Thanks for reminding me. Some people do keep llamas and peacocks and even a few bison. They are neighbors of Allan Goldstein, who lived high-off-the-hog and just testified in DC in front of a congressional committee that Madoff had put him (Allan) into the poor house. http://news.yahoo.com/s/ap/20090106/ap_on_go_co/congress_madoff

skfinkel's avatar

I would say ask only if you are psychologically ready to hear the answer. Your late brother was perhaps in his forties (maybe a bit younger) when he realized the beloved blankie of his childhood had probably not been sent off to a needier child in India….

gailcalled's avatar

@Susan; Please tell me you jest. I do remember that blankie; there were some plots afoot to snip off bits whenever Donnie allowed it to be laundered. This version is a new story in the family lexicon. Is nothing sacred? Was he scarred by the discovery? Did he ever talk about the family dogs; Petey, Larchmont Jeffrey, Hagen and the mutt I brought home from college?

SoapChef's avatar

Oh my goodness, gailcalled, I am fresh out of bullion, do you take plastic? My brother would sit in before the front loading washer watching his blanket go round, refusing to leave until it was again, sanitary. I think he was twelve when it finally disinegrated into little bits.

skfinkel's avatar

No jest. It was kind of a realization, belatedly, that the story he had been told might not be true.

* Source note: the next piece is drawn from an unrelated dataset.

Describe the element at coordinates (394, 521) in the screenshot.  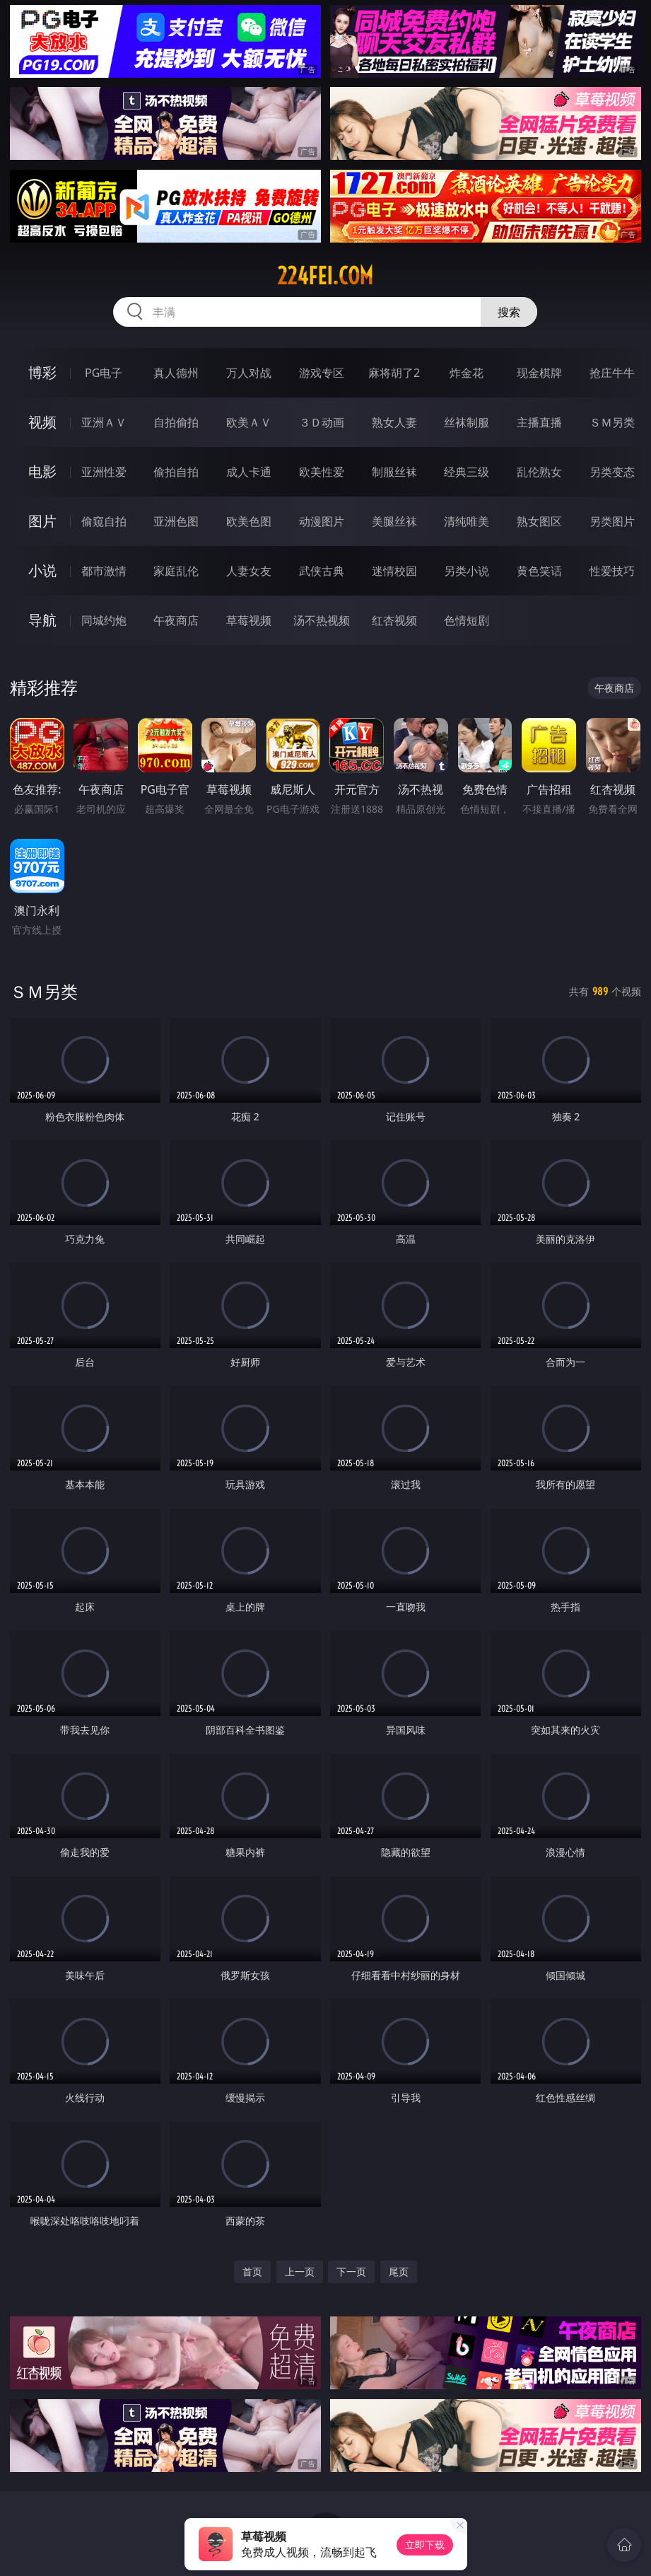
I see `美腿丝袜` at that location.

The blankie-taking might have been in conjunction with a trip your father or parents took—so they could hand deliver the gift.
And yes, the dogs were also a part of his happy home experiences. I know most of the stories. And I personally remember the last one, unable to go upstairs, with strange bladder problems?
Ah, memories.

You can ask your Mom about this as well.

gailcalled's avatar

Susan: I think I need to find my therapist for some more sessions. Hand-delivered to a needy child in India!